Increasingly, the virtual and the physical worlds are merging", Rashid said at TechFest 2012 in March. "Part of this is happening because we are giving computers the same senses we have. We are giving them the ability to see, we are giving them the ability to hear and to understand."
Dedicated to basic computer science research for the last 20 years, Rashid said he is confident his company is changing the kinds of applications it can build and how we interact with computers.
Making Voice Sausage
Frank Soong, principal researcher, Microsoft Research Asia did the trajectory tiling demonstration at TechFest 2012. He called it trained multilingual text to speech. Instead of starting with Rashid's own voice reciting various Chinese phrases like in the above example, a reference speaker is recorded instead.
That is, a Chinese voice is recorded as a baseline. This voice is then used to construct the underlying parameter trajectory, the fundamental frequency, the gain and the loudness of the targeted translation. In this case it's Chinese, but the same method would be used for whatever language is needed.

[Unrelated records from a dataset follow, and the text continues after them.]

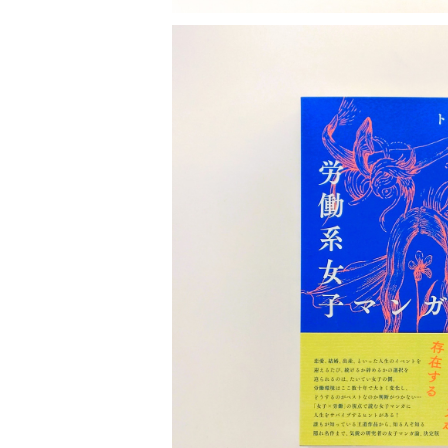
SOLD OU
労働系女子マン
¥2,200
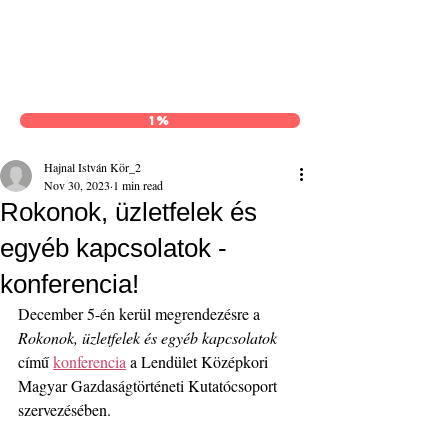
Hajnal István Kör
1%
Hajnal István Kör_2
Nov 30, 2023
1 min read
Rokonok, üzletfelek és
egyéb kapcsolatok -
konferencia!
December 5-én kerül megrendezésre a 
Rokonok, üzletfelek és egyéb kapcsolatok
című 
konferencia
 a Lendület Középkori 
Magyar Gazdaságtörténeti Kutatócsoport 
szervezésében.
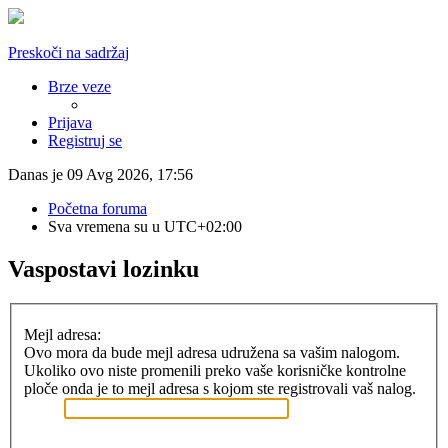
Preskoči na sadržaj
Brze veze
Prijava
Registruj se
Danas je 09 Avg 2026, 17:56
Početna foruma
Sva vremena su u
UTC+02:00
Vaspostavi lozinku
Mejl adresa:
Ovo mora da bude mejl adresa udružena sa vašim nalogom.
Ukoliko ovo niste promenili preko vaše korisničke kontrolne
ploče onda je to mejl adresa s kojom ste registrovali vaš nalog.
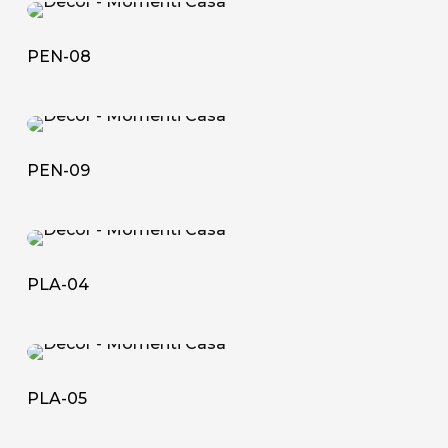
L'azienda
PEN-
08
Official Showroom
PEN-08
Artisti e Designer
PEN-
Lavora con noi
09
PEN-09
Via Della Massera, 2
47016 Predappio (FC), Italy
PLA-
04
commerciale@momenti-
PLA-04
casa.it
+39 0543 922982
PLA-
05
PLA-05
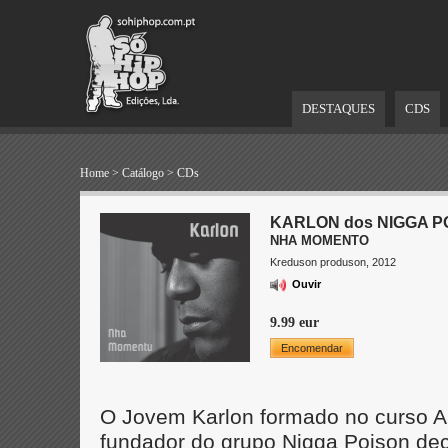
DESTAQUES
CDS
Home
>
Catálogo
>
CDs
KARLON dos NIGGA P
NHA MOMENTO
Kreduson produson, 2012
Ouvir
9.99 eur
Encomendar
O Jovem Karlon formado no curso Ar
fundador do grupo Nigga Poison deci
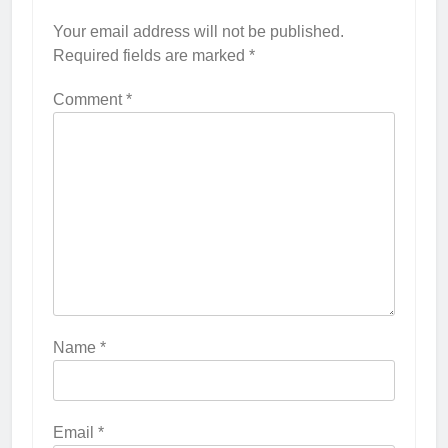
Your email address will not be published.
Required fields are marked
*
Comment
*
Name
*
Email
*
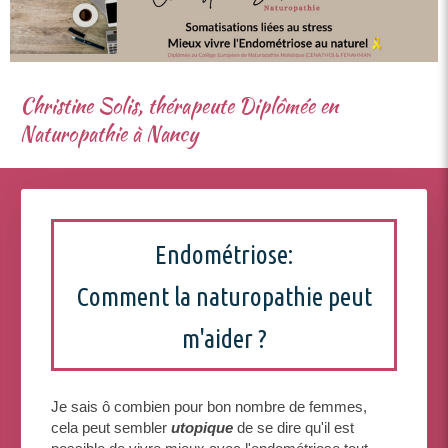
Christine Solis, thérapeute Diplômée en
Naturopathie à Nancy
Endométriose:
Comment la naturopathie peut
m'aider ?
Je sais ô combien pour bon nombre de femmes,
cela peut sembler
utopique
de se dire qu'il est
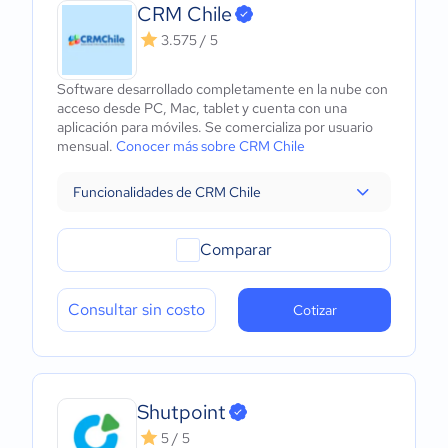
CRM Chile
3.575 / 5
Software desarrollado completamente en la nube con
acceso desde PC, Mac, tablet y cuenta con una
aplicación para móviles. Se comercializa por usuario
mensual.
Conocer más sobre CRM Chile
Funcionalidades de CRM Chile
Comparar
Consultar sin costo
Cotizar
Shutpoint
5 / 5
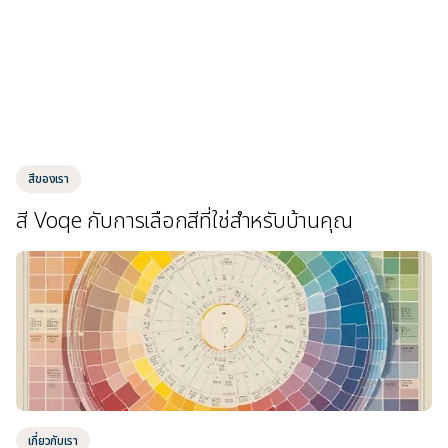
สีของเรา
สี Voqe กับการเลือกสีที่ใช่สำหรับบ้านคุณ
เกี่ยวกับเรา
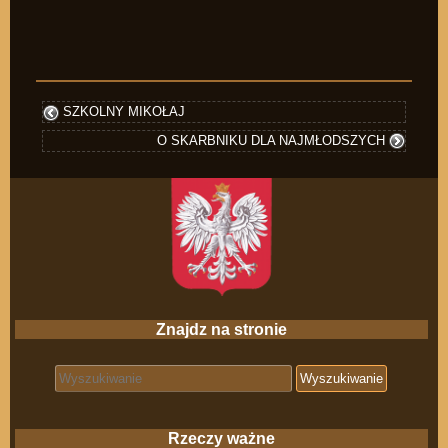
SZKOLNY MIKOŁAJ
O SKARBNIKU DLA NAJMŁODSZYCH
Znajdz na stronie
Search for:
Rzeczy ważne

Once the baseline is established, the two voices (reference speaker and target person's voice) are warped or equalized. The trajectory is warped towards the English speaker, in this case.
Teaching a computer to speak translated text in person's own voice.
This is where the voice sausage is made. The English speaking person's voice database is broken into tiny pieces, in this case 5 milliseconds. Then the engineers construct all the pieces which are closest to the trajectory of the warped Chinese sentence. This sausage like network is formed, and then within that network, they find the best concatenation of all the sequence of tiles.
This can be used to form a Chinese language sentence in the English speaking person's own voice. More sentences can be built from there, and together they form training sentences for the Chinese text to speech program. With this program in hand, whenever the English speaking person needs something translated, it can be spoken by the computer in that person's voice.